━━━━━ Exercise data

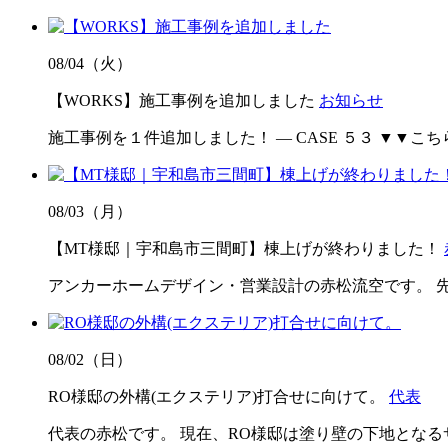
08/04（火）
【WORKS】施工事例を追加しました
お知らせ
施工事例を１件追加しました！ ― CASE ５３ ▼▼こちらをクリック▼▼
08/03（月）
【MT様邸｜宇和島市三間町】棟上げが終わりました！
アンカーホームデザイン・営業設計の赤松流空です。 
08/02（日）
RO様邸の外構(エクステリア)打合せに向けて。
代表
代表の赤松です。 現在、RO様邸は塗り壁の下地とな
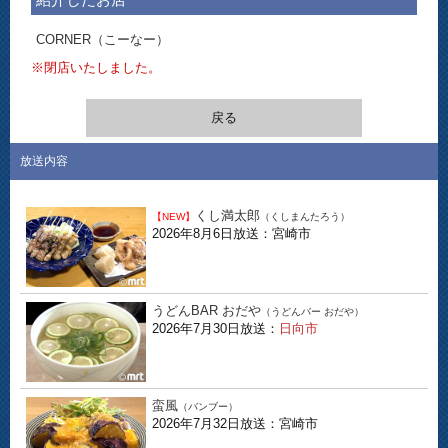
CORNER（こーなー）
※閉店いたしました。
戻る
放送内容
くし満太郎
【NEW】
（くしまんたろう）
2026年8月6日放送：宮崎市
うどんBAR おだや
（うどんバー おだや）
2026年7月30日放送：
日向市
蛮風
（バンブー）
2026年7月32日放送：宮崎市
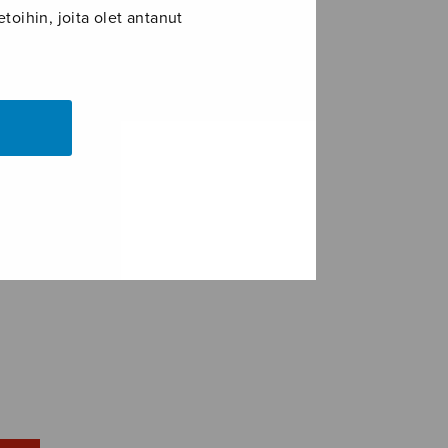
toihin, joita olet antanut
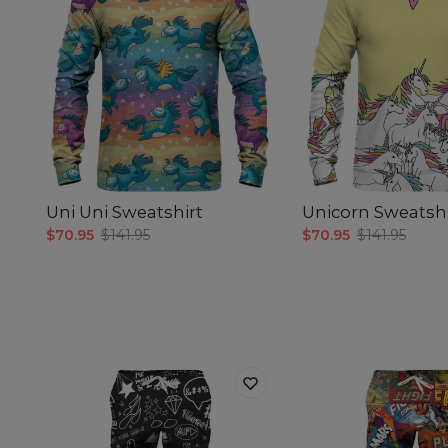
Uni Uni Sweatshirt
Unicorn Sweatshi
$70.95
$141.95
$70.95
$141.95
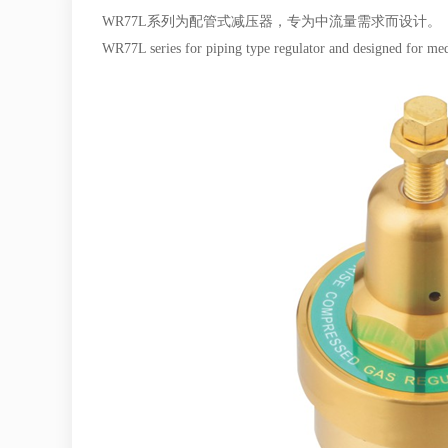
WR77L系列为配管式减压器，专为中流量需求而设计。
WR77L series for piping type regulator and designed for m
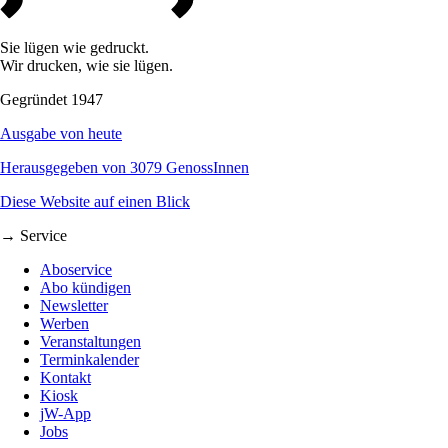
Sie lügen wie gedruckt.
Wir drucken, wie sie lügen.
Gegründet 1947
Ausgabe von heute
Herausgegeben von 3079 GenossInnen
Diese Website auf einen Blick
→ Service
Aboservice
Abo kündigen
Newsletter
Werben
Veranstaltungen
Terminkalender
Kontakt
Kiosk
jW-App
Jobs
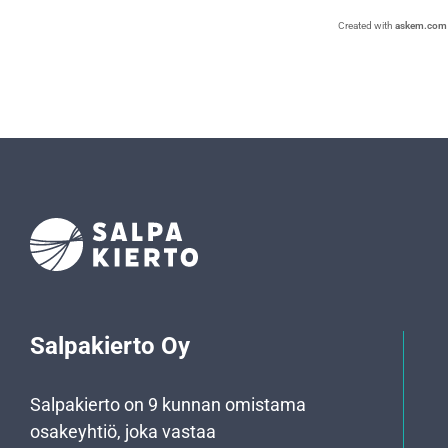
Created with
askem.com
Salpakierto Oy
Salpakierto on 9 kunnan omistama
osakeyhtiö, joka vastaa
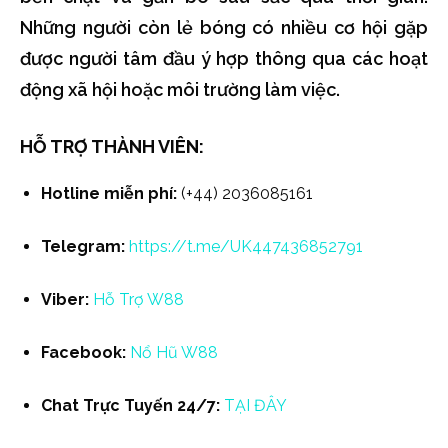
Những người còn lẻ bóng có nhiều cơ hội gặp
được người tâm đầu ý hợp thông qua các hoạt
động xã hội hoặc môi trường làm việc.
HỖ TRỢ THÀNH VIÊN:
Hotline miễn phí:
(+44) 2036085161
Telegram:
https://t.me/UK447436852791
Viber:
Hỗ Trợ W88
Facebook:
Nổ Hũ W88
Chat Trực Tuyến 24/7:
TẠI ĐÂY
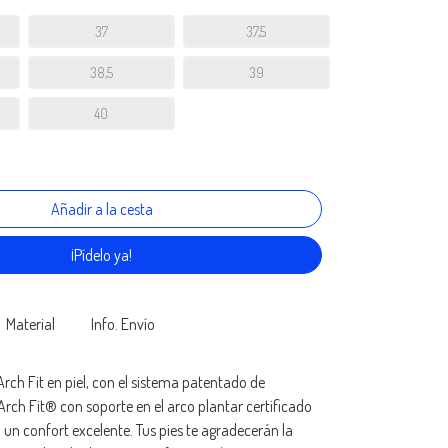
37
37,5
38,5
39
40
¡Pídelo ya!
Material
Info. Envío
Arch Fit en piel, con el sistema patentado de
 Arch Fit® con soporte en el arco plantar certificado
un confort excelente. Tus pies te agradecerán la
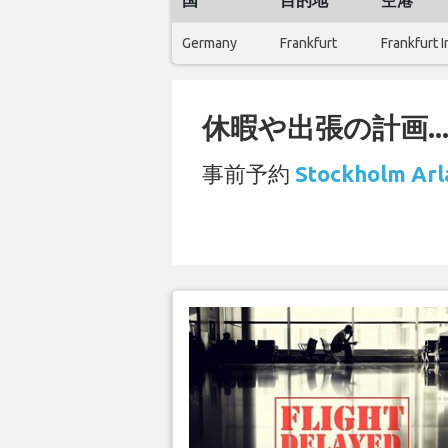
国
目的地
空港
Germany
Frankfurt
Frankfurt I
休暇や出張の計画..
事前予約
Stockholm 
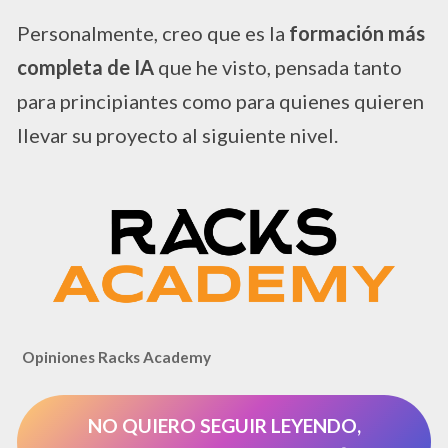
Personalmente, creo que es la
formación más
completa de IA
que he visto, pensada tanto
para principiantes como para quienes quieren
llevar su proyecto al siguiente nivel.
Opiniones Racks Academy
NO QUIERO SEGUIR LEYENDO,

━━━━━━━━━━

*Task requirements*
Without including any pictures, please restate all the records exactly.

*Problem solution*
08/04（火）
【WORKS】施工事例を追加しました
お知らせ
施工事例を１件追加しました！ ― CASE ５３ ▼▼こちらをクリック▼▼
08/03（月）
【MT様邸｜宇和島市三間町】棟上げが終わりました！
アンカーホームデザイン・営業設計の赤松流空です。 
08/02（日）
RO様邸の外構(エクステリア)打合せに向けて。
代表
代表の赤松です。 現在、RO様邸は塗り壁の下地とな
CORNER（こーなー）
※閉店いたしました。
戻る
放送内容
くし満太郎
【NEW】
（くしまんたろう）
2026年8月6日放送：宮崎市
うどんBAR おだや
（うどんバー おだや）
2026年7月30日放送：
日向市
蛮風
（バンブー）
2026年7月32日放送：宮崎市
toihin, joita olet antanut
Uni Uni Sweatshirt
Unicorn Sweatshi
$70.95
$141.95
$70.95
$141.95
WR77L系列为配管式减压器，专为中流量需求而设计。
WR77L series for piping type regulator and designed for m
Sie lügen wie gedruckt.
Wir drucken, wie sie lügen.
Gegründet 1947
Ausgabe von heute
Herausgegeben von 3079 GenossInnen
Diese Website auf einen Blick
→ Service
Aboservice
Abo kündigen
Newsletter
Werben
Veranstaltungen
Terminkalender
Kontakt
Kiosk
jW-App
Jobs
Created with
askem.com
Salpakierto Oy
Salpakierto on 9 kunnan omistama
osakeyhtiö, joka vastaa
Những người còn lẻ bóng có nhiều cơ hội gặp
được người tâm đầu ý hợp thông qua các hoạt
động xã hội hoặc môi trường làm việc.
HỖ TRỢ THÀNH VIÊN:
Hotline miễn phí:
(+44) 2036085161
Telegram:
https://t.me/UK447436852791
Viber:
Hỗ Trợ W88
Facebook:
Nổ Hũ W88
Chat Trực Tuyến 24/7:
TẠI ĐÂY
37
37,5
38,5
39
40
¡Pídelo ya!
Material
Info. Envío
Arch Fit en piel, con el sistema patentado de
 Arch Fit® con soporte en el arco plantar certificado
un confort excelente. Tus pies te agradecerán la
国
目的地
空港
Germany
Frankfurt
Frankfurt I
休暇や出張の計画..
事前予約
Stockholm 
Personalmente, creo que es la
formación más
completa de IA
que he visto, pensada tanto
para principiantes como para quienes quieren
llevar su proyecto al siguiente nivel.
Opiniones Racks Academy
NO QUIERO SEGUIR LEYENDO,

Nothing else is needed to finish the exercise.